Passing the buck. You see someone in another department with an inappropriate screen saver. Because this employee is in another department, you figure it’s not your responsibility and don’t address the issue. Even though you know the screen saver could offend a co-worker or customer. The assumption that someone else will handle it is misconceived. Meanwhile, the employee has the silent approval from a member of the management team.
Tacit approval takes many forms and arises for a variety of reasons. It can often result from fear of conflict or rejection, laziness, or misguided intentions. All that really needs to be done to eliminate tacit approval is to recognize the reasons that tempt you to overlook a situation that you know needs attention.
Speak up in every case that warrants it, in spite of your apprehensions. Before long, the reasons for remaining silent will cease to exist. Your feelings about speaking up to correct something that’s wrong becomes less important to you. It becomes about something being wrong that shouldn’t be.
Dawn Bugni says
Wonderful post!
When I managed in corporate America, I operated on the premise “Failure to condemn behavior condones it”. As a manager or business owner, if you’re not willing to talk about the 800-lb gorilla in the room and address the swarming gnats — little insignificant things that annoy and distract — you’ll have the organization you deserve.
It’s not easy being the person that speaks up, but you’ll sleep better at night for it.
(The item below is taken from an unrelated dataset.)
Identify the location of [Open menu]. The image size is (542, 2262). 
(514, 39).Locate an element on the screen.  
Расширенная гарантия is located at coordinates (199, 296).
Perhaps, if more of us stood up for what’s right, we wouldn’t be facing the myriad social issues we face in America today.
Puf says
Great post, and an often overlooked area. We often measure only on what we do, not on what we don’t do, and as you prove, they are often equally as important. We can’t be weak leaders or allow those we support to be weak leaders by condoning this behavior.
Tim Walker says
Interesting take, Sharlyn — glad my post helped inspire you.
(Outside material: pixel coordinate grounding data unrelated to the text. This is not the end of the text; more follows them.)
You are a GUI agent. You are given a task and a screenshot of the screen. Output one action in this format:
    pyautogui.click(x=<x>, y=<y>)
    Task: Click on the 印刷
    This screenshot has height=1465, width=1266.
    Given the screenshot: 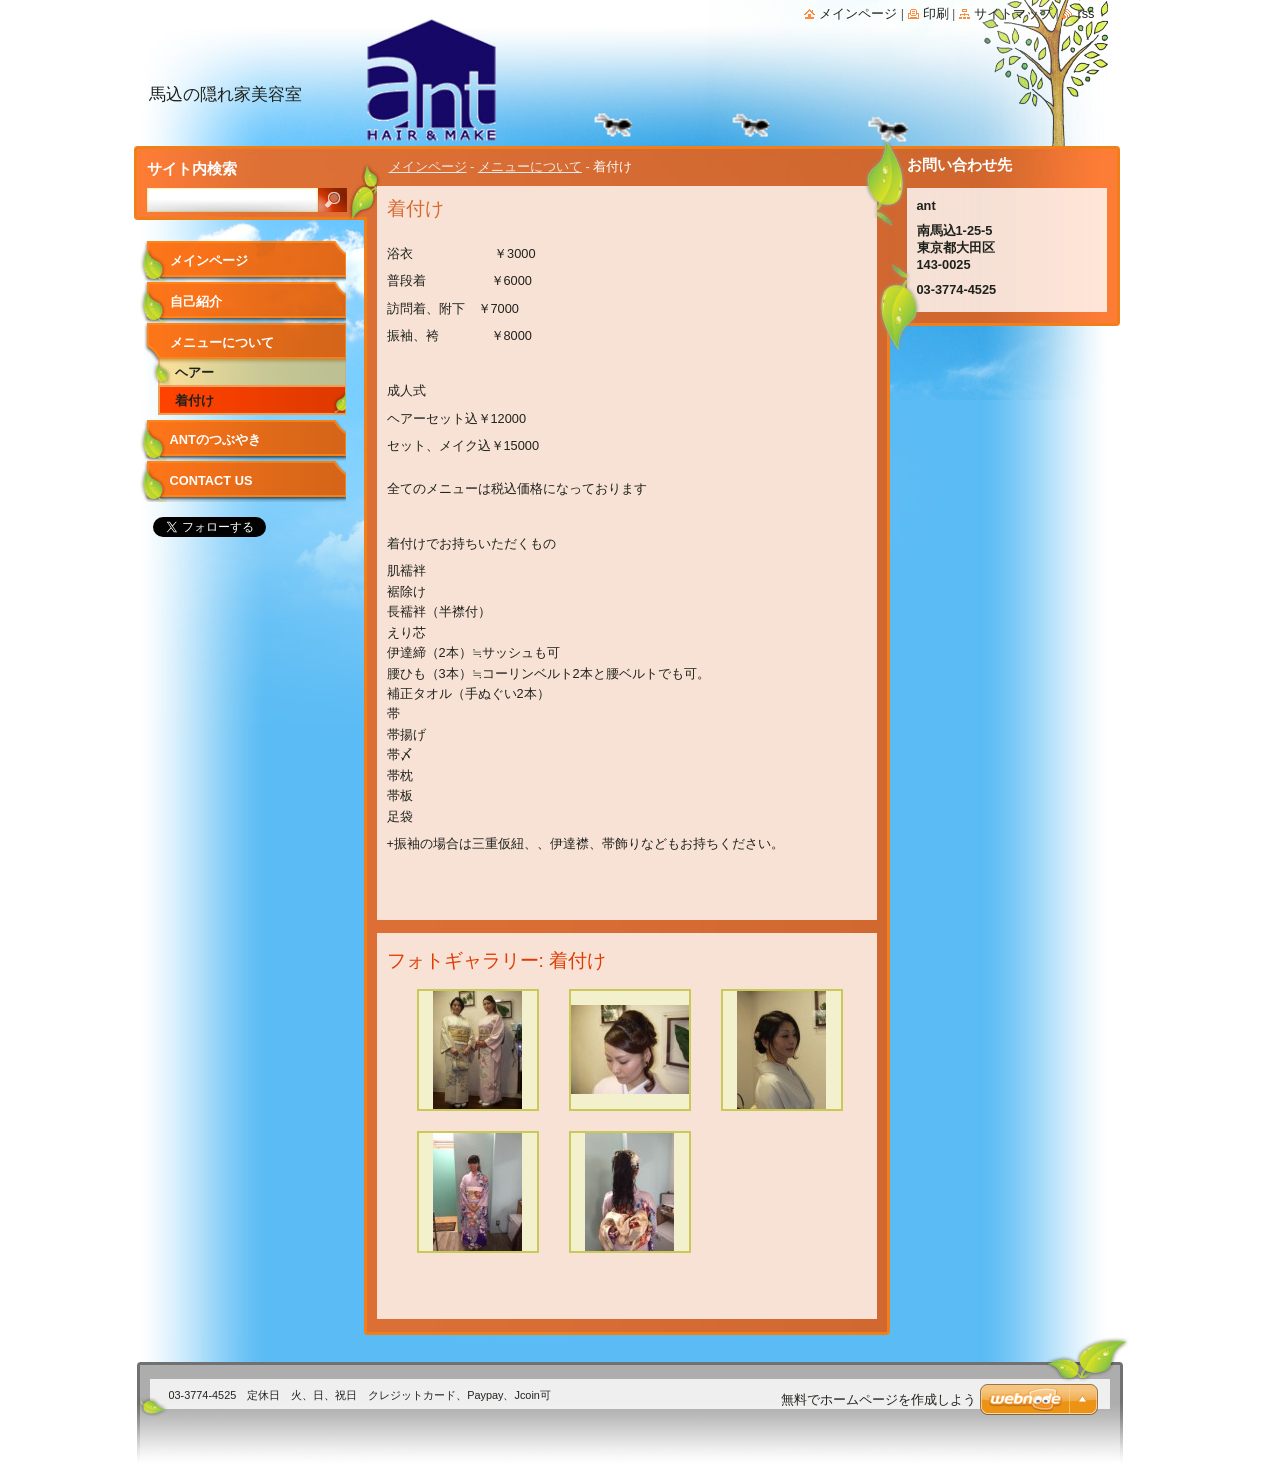 What is the action you would take?
    pyautogui.click(x=936, y=13)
I would add this perspective: one of the big problems of tacit *anything* is that different people have different communication styles, different worldviews, and often radically different assumptions. So silence for one person may mean “No news is good news,” but for someone else it means “The boss doesn’t care,” and for a third person it means “The boss must hate me.” In my experience, NONE of these things is usually true. So it behooves us to speak up.
Jim P says
Whilst a simple idea, it has far reaching consequences, and does not appear to be widely understood.